## TASK OBJECTIVE:
Copy out, exactly, the first line of the entries below and every line after it through the one containing "SAP Support".

## DATA:
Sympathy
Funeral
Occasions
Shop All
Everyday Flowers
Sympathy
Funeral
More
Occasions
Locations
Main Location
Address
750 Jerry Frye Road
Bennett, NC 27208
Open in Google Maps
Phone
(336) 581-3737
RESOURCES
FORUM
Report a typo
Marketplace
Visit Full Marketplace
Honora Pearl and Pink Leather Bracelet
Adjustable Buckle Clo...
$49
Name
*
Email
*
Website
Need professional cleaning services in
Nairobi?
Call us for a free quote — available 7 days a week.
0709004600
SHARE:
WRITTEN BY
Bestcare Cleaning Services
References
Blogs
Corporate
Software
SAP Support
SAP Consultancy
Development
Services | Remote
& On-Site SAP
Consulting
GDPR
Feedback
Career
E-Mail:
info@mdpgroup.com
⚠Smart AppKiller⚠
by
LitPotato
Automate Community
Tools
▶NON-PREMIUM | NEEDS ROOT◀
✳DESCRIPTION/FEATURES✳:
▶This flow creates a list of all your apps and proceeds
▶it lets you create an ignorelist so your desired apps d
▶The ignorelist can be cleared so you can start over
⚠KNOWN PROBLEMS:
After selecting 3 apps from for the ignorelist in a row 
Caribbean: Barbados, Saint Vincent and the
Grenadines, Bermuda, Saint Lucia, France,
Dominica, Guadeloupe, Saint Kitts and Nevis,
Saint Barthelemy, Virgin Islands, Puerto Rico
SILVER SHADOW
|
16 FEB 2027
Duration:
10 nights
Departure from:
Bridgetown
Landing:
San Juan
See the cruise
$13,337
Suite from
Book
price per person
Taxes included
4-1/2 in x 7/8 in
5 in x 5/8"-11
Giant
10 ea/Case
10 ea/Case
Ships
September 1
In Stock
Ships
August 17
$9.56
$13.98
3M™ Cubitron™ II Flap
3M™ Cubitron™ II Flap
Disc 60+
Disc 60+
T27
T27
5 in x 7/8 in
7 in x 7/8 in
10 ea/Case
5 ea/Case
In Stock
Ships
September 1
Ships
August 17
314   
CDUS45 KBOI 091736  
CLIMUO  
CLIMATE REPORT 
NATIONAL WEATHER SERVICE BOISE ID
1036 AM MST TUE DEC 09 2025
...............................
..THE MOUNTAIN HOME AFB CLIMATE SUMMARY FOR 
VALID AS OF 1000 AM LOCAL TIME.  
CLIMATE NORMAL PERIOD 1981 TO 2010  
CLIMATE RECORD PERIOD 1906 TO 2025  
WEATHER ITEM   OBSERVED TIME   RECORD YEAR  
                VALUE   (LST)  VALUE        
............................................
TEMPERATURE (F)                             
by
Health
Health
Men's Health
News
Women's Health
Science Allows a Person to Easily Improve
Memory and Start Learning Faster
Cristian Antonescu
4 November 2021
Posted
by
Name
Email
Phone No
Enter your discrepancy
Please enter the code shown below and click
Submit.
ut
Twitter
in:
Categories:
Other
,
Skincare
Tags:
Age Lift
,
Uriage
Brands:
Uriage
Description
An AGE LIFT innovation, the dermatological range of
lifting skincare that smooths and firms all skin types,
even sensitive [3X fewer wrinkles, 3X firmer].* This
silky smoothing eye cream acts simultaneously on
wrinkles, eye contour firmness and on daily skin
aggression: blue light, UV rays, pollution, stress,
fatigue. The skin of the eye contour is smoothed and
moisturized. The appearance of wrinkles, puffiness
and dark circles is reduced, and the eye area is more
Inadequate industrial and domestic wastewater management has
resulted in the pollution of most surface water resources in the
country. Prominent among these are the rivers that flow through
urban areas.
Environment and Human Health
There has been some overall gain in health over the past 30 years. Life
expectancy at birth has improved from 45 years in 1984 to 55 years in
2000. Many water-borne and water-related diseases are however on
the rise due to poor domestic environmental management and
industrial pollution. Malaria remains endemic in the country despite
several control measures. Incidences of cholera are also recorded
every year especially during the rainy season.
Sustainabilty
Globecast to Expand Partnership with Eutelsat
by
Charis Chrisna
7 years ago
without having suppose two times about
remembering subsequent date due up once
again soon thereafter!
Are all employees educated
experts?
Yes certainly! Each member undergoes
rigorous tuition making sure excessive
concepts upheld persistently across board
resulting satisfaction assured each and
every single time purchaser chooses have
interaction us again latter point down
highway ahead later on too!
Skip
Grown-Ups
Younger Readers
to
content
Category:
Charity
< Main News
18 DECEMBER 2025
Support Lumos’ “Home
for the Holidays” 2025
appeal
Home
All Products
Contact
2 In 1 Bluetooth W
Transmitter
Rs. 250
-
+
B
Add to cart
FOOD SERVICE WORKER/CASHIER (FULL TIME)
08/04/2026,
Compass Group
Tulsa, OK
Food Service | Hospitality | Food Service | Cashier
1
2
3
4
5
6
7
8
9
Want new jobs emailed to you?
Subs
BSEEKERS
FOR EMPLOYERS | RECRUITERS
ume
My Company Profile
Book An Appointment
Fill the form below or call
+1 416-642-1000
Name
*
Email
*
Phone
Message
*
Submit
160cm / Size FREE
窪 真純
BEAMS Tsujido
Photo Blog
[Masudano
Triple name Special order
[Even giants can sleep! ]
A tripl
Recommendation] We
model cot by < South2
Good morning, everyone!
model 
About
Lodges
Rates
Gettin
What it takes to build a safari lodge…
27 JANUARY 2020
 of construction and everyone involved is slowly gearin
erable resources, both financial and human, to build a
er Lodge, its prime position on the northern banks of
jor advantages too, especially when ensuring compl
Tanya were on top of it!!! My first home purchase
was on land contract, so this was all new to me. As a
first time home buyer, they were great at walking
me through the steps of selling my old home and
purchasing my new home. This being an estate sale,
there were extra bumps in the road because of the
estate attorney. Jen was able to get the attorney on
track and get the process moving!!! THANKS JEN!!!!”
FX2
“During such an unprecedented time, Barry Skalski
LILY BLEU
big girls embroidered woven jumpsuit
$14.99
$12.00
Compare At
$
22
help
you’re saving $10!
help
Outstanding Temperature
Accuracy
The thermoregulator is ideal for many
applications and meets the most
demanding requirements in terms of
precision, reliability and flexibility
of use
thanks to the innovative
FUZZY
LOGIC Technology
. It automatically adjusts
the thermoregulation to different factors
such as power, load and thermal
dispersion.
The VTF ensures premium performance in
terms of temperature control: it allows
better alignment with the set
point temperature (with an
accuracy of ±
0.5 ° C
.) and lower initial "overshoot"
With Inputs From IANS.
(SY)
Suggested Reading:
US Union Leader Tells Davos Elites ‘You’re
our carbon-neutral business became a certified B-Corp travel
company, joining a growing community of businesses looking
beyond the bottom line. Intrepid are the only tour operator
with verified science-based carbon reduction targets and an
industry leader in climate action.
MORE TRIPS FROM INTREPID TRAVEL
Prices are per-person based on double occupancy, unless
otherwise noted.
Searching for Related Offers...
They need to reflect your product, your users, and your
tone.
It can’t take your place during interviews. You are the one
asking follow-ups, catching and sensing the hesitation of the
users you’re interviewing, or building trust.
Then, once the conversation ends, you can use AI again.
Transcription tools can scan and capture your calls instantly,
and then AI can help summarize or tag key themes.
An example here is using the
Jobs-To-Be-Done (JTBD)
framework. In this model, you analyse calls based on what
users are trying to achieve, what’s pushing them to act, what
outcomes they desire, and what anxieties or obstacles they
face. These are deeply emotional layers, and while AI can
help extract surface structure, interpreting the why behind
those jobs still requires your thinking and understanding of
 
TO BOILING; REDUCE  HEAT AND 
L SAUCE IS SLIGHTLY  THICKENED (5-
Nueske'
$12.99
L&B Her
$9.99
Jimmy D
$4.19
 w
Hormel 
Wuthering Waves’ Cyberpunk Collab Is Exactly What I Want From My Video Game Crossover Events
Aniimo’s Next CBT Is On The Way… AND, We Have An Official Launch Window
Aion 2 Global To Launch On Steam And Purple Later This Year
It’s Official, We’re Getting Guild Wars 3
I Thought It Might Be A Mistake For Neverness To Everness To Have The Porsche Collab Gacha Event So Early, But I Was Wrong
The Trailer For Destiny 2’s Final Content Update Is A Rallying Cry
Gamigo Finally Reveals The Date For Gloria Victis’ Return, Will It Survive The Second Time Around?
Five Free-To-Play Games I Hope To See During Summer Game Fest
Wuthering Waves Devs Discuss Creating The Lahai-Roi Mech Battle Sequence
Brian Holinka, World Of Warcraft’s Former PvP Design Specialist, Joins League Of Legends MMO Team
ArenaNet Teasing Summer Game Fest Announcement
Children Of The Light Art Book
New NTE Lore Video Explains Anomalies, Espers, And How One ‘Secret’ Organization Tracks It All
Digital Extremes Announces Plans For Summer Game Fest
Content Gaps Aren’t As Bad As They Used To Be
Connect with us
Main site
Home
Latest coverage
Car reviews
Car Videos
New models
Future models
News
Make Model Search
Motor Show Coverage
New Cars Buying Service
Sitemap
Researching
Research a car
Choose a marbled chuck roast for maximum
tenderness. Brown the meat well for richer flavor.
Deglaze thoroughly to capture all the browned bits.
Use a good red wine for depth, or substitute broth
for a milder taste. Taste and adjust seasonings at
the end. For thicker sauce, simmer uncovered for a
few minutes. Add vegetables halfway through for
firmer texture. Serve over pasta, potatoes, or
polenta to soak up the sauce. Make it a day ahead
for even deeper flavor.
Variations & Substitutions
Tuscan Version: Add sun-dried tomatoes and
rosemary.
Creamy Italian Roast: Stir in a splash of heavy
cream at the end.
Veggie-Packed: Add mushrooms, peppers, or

## OUTPUT BELOW:
Sympathy
Funeral
Occasions
Shop All
Everyday Flowers
Sympathy
Funeral
More
Occasions
Locations
Main Location
Address
750 Jerry Frye Road
Bennett, NC 27208
Open in Google Maps
Phone
(336) 581-3737
RESOURCES
FORUM
Report a typo
Marketplace
Visit Full Marketplace
Honora Pearl and Pink Leather Bracelet
Adjustable Buckle Clo...
$49
Name
*
Email
*
Website
Need professional cleaning services in
Nairobi?
Call us for a free quote — available 7 days a week.
0709004600
SHARE:
WRITTEN BY
Bestcare Cleaning Services
References
Blogs
Corporate
Software
SAP Support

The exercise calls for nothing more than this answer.